GUI tests drive pages with streamlit.testing.v1.AppTest — in-process, no browser, no display. They pre-populate st.session_state with stashed-upload bytes (via the stash_upload() helper in tests/gui/conftest.py) and either click buttons via app.button[i].click().run() or assert on the session_state after the run.

Marker registered in pytest.ini. Default pytest runs everything; pytest -m 'not gui' skips them for a faster core-only loop. Coming-Soon stubs are pinned by the smoke tests so a regression ("import error", "missing widget") shows up immediately.
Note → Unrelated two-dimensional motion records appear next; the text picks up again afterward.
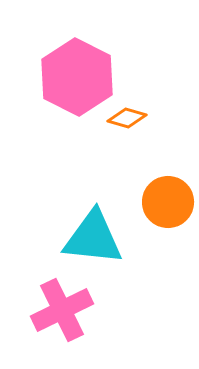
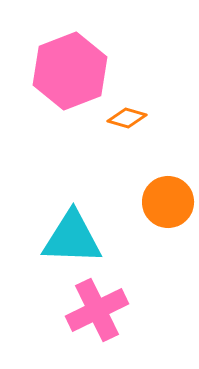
pink hexagon: moved 7 px left, 6 px up; rotated 12 degrees clockwise
cyan triangle: moved 21 px left; rotated 4 degrees counterclockwise
pink cross: moved 35 px right
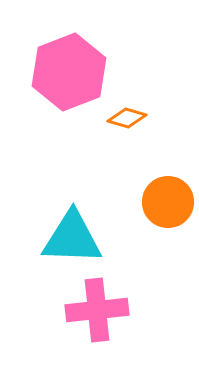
pink hexagon: moved 1 px left, 1 px down
pink cross: rotated 20 degrees clockwise
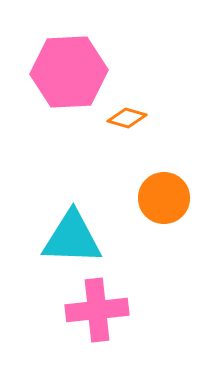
pink hexagon: rotated 18 degrees clockwise
orange circle: moved 4 px left, 4 px up
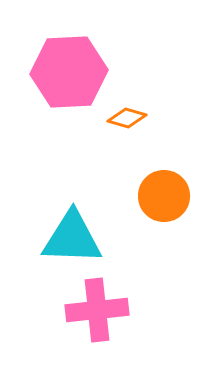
orange circle: moved 2 px up
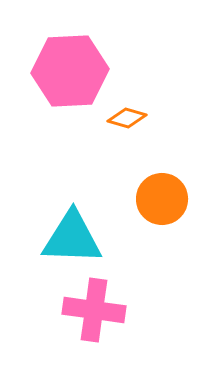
pink hexagon: moved 1 px right, 1 px up
orange circle: moved 2 px left, 3 px down
pink cross: moved 3 px left; rotated 14 degrees clockwise
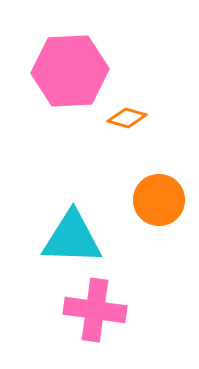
orange circle: moved 3 px left, 1 px down
pink cross: moved 1 px right
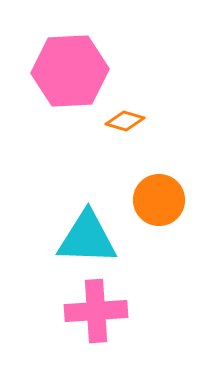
orange diamond: moved 2 px left, 3 px down
cyan triangle: moved 15 px right
pink cross: moved 1 px right, 1 px down; rotated 12 degrees counterclockwise
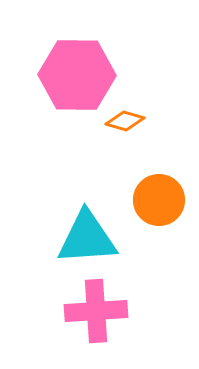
pink hexagon: moved 7 px right, 4 px down; rotated 4 degrees clockwise
cyan triangle: rotated 6 degrees counterclockwise
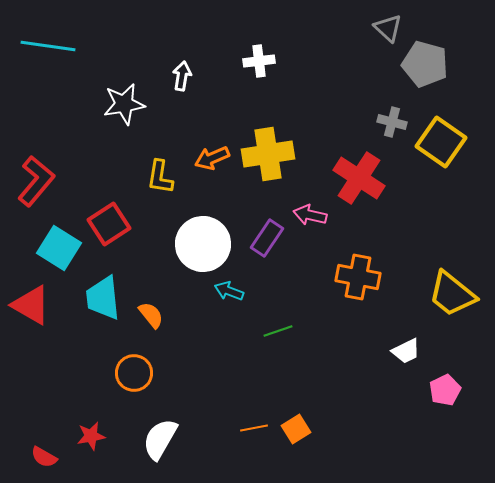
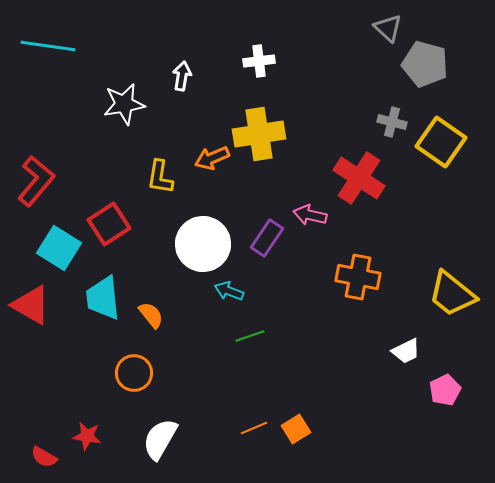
yellow cross: moved 9 px left, 20 px up
green line: moved 28 px left, 5 px down
orange line: rotated 12 degrees counterclockwise
red star: moved 4 px left; rotated 20 degrees clockwise
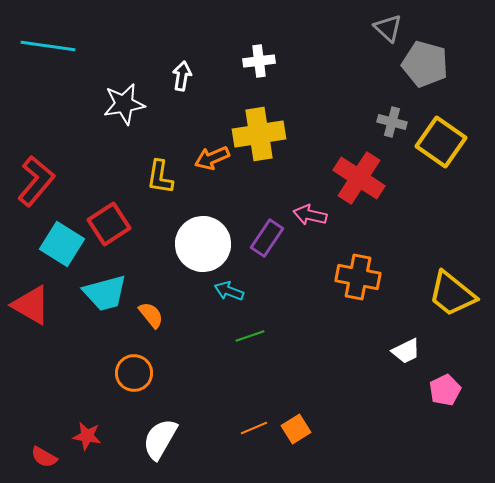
cyan square: moved 3 px right, 4 px up
cyan trapezoid: moved 2 px right, 5 px up; rotated 99 degrees counterclockwise
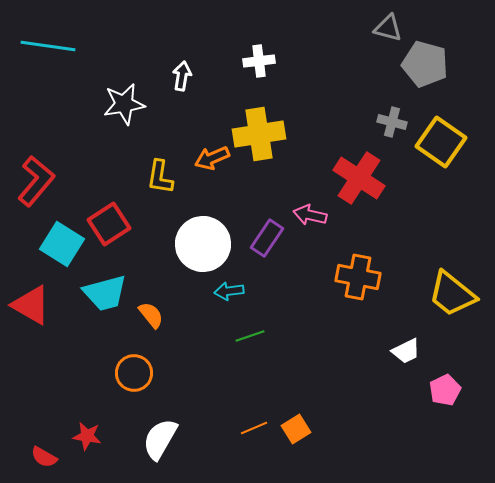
gray triangle: rotated 28 degrees counterclockwise
cyan arrow: rotated 28 degrees counterclockwise
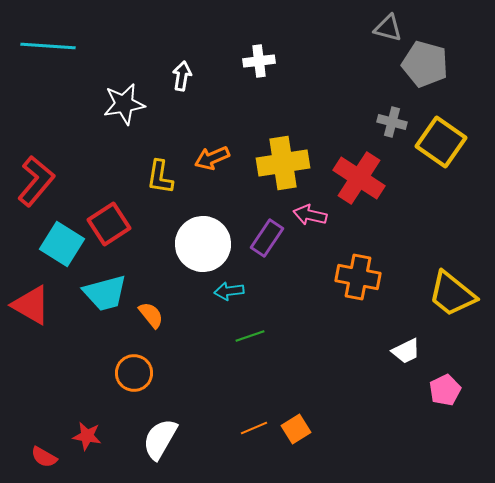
cyan line: rotated 4 degrees counterclockwise
yellow cross: moved 24 px right, 29 px down
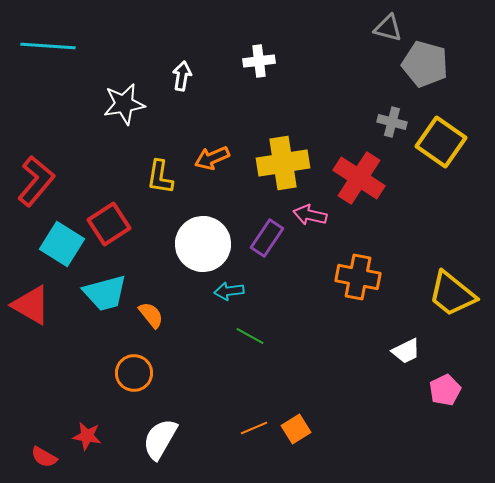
green line: rotated 48 degrees clockwise
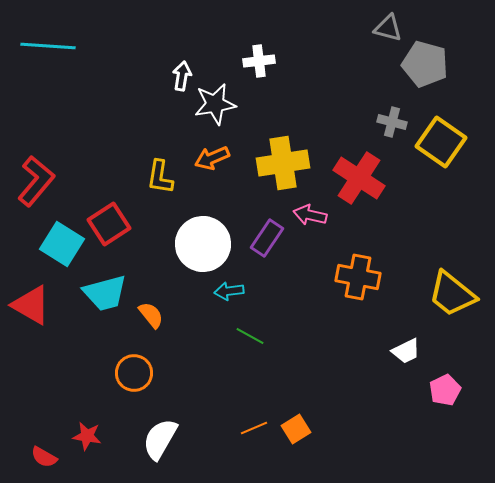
white star: moved 91 px right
Fixture corpora: test-cases/text-cleaner-corpus/ (21 files) · test-cases/encodings-corpus/ (31 files) · test-cases/format-cleaner-corpus/ (7 files + spec).

Known limitations

  • Dedup pair-compare is O(n²) for fuzzy strategies. Exact-only strategies (every column uses Algorithm.EXACT at threshold 100) now route through an O(n) groupby fast path automatically — no API change. Fuzzy strategies can opt into prefix blocking via deduplicate(..., blocking_columns=[...], blocking_prefix_len=1) to partition pairs by a cheap key (trades recall for speed).
  • Threading is opt-in for format_standardizeStandardizeOptions.parallel_columns > 1 uses a thread pool. On CPython 3.12 the GIL caps the win at roughly neutral; the scaffolding is in place for free-threaded Python 3.13+.
  • Memory-bound — entire file loaded into pandas. Streaming reads exist but not integrated with the dedup engine.
  • No multi-sheet dedup — each Excel sheet processed independently.
  • Phonenumbers minimum-length — international numbers without country codes fall back to digits-only.